Pascal Thellman is CMO of Bounty0x, a simple service to earn crypto and a consultant at PolyGrowth, a cryptographic PR company.
The following is an exclusive contribution for the 2018 year of CoinDesk under consideration.
2012 and 2016: what do they both have in common?
Bitcoin has undergone what is called the "halving", in which the annual inflation of bitcoins has been algorithmically reduced by 50%. This is part of bitcoin's deflationary monetary policy and why Austrian economists refer to bitcoin as "hard money".
If you look at the bitcoin price table, you will notice that these two years still have one thing in common. The price of bitcoin has increased significantly in the year before halving. Furthermore, the half-life rally was followed in both cases by a brutal parabolic move only a few weeks after halving.
With the next bit-in half expected for May 2020, it is time for investors to start paying attention to this scheme. Historically, the halving begins to be assessed in about a year before this happens, which would result in a decline in bitcoin at the start of 2019, followed by a rally that will begin in May 2019.
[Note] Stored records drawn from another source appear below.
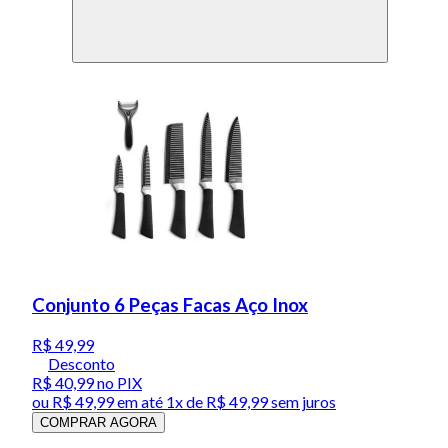
Conjunto 6 Peças Facas Aço Inox
R$ 49,99
Desconto
R$ 40,99
no PIX
ou
R$ 49,99
em até 1x de
R$ 49,99
sem juros
COMPRAR AGORA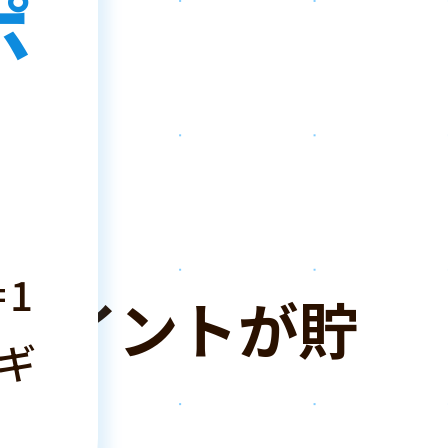
ポ
は
！
1
ポイントが貯
ギ
！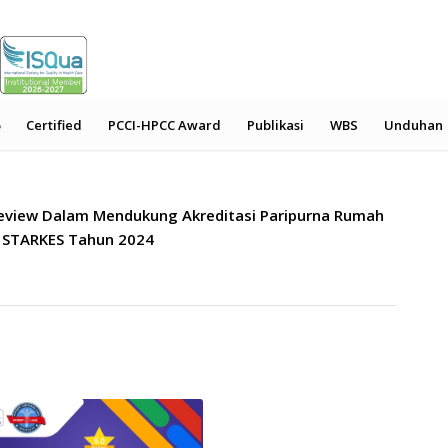
Certified
PCCI-HPCC Award
Publikasi
WBS
Unduhan
Review Dalam Mendukung Akreditasi Paripurna Rumah
i STARKES Tahun 2024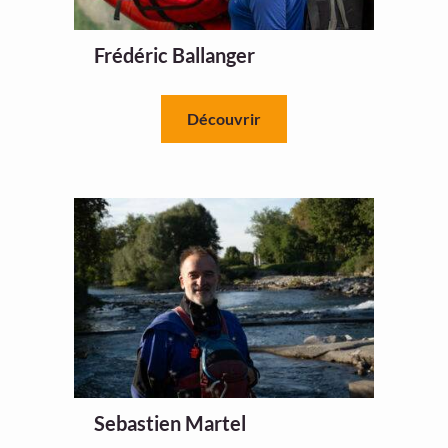
Frédéric Ballanger
Découvrir
Sebastien Martel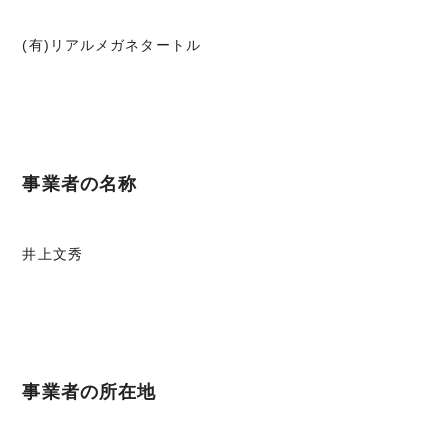
(有)リアルメガネタートル
事業者の名称
井上文秀
事業者の所在地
But what if this time is different? It will not be, let's explore why.
Bitcoin, gold and hard money
Gold is the oldest form of existing money.
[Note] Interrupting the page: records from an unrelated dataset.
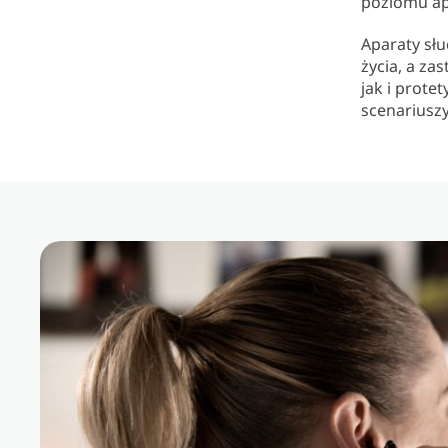
poziomu apl
Aparaty sł
życia, a z
jak i prot
scenariusz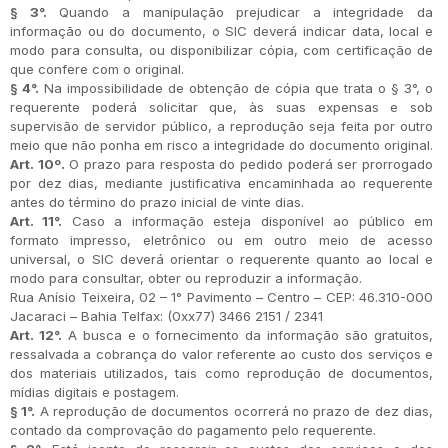
§ 3°.
Quando a manipulação prejudicar a integridade da
informação ou do documento, o SIC deverá indicar data, local e
modo para consulta, ou disponibilizar cópia, com certificação de
que confere com o original.
§ 4°.
Na impossibilidade de obtenção de cópia que trata o § 3°, o
requerente poderá solicitar que, às suas expensas e sob
supervisão de servidor público, a reprodução seja feita por outro
meio que não ponha em risco a integridade do documento original.
Art. 10º.
O prazo para resposta do pedido poderá ser prorrogado
por dez dias, mediante justificativa encaminhada ao requerente
antes do término do prazo inicial de vinte dias.
Art. 11°.
Caso a informação esteja disponível ao público em
formato impresso, eletrônico ou em outro meio de acesso
universal, o SIC deverá orientar o requerente quanto ao local e
modo para consultar, obter ou reproduzir a informação.
Rua Anísio Teixeira, 02 – 1° Pavimento – Centro – CEP: 46.310-000
Jacaraci – Bahia Telfax: (0xx77) 3466 2151 / 2341
Art. 12°.
A busca e o fornecimento da informação são gratuitos,
ressalvada a cobrança do valor referente ao custo dos serviços e
dos materiais utilizados, tais como reprodução de documentos,
mídias digitais e postagem.
§ 1°.
A reprodução de documentos ocorrerá no prazo de dez dias,
contado da comprovação do pagamento pelo requerente.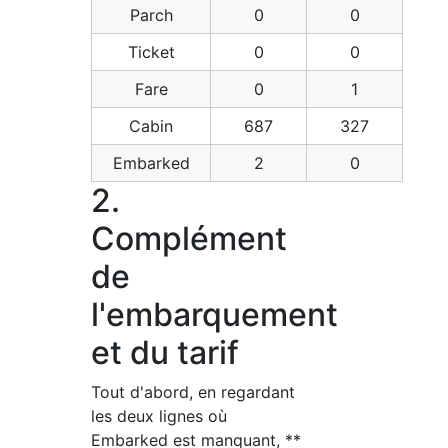
Parch
0
0
Ticket
0
0
Fare
0
1
Cabin
687
327
Embarked
2
0
2.
Complément
de
l'embarquement
et du tarif
Tout d'abord, en regardant
les deux lignes où
Embarked est manquant, **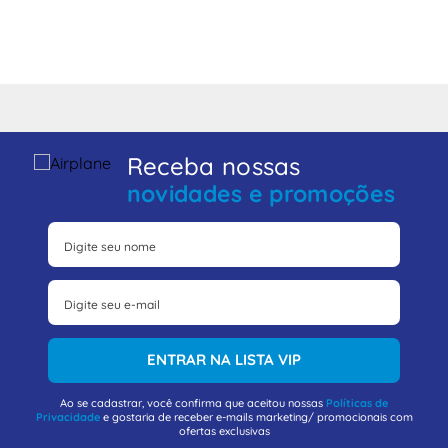
Receba nossas
novidades e promoções
ENTRAR NA LISTA VIP
Ao se cadastrar, você confirma que aceitou nossas
Políticas de
Privacidade
e gostaria de receber e-mails marketing/ promocionais com
ofertas exclusivas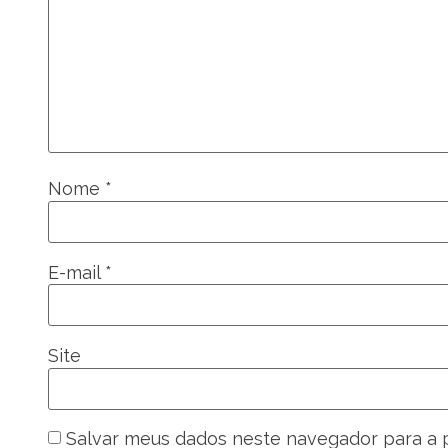
Nome
*
E-mail
*
Site
Salvar meus dados neste navegador para a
Unlike ancient money like cattle, shells or salt, it can be said that gold has a hard-coded economic policy: there is a gold stock over, and only a small one part of the gold reserve can be extracted on an annual basis, effectively establishing a cap on its inflation.
Inflation has historically fluctuated between 2% and 3% and the entire world supply of gold can fall within the confines of an Olympic swimming pool, making it a relatively poor asset. Scarcity, combined with a consolidated history and durability, are some of the main factors for which it has become the reserve assets of the world, inflating its market capitalization to $ 7 trillion.
At the time of writing, Bitcoin's inflation rate is ~ 3.8 percent, and will be reduced to 1.8 percent in the third prize which will close in half around May 2020. This will make the bitcoin the first asset at world to become a more difficult form of money than gold, while at the same time improving on all the negative sides of gold, mainly portability, divisibility and verifiability.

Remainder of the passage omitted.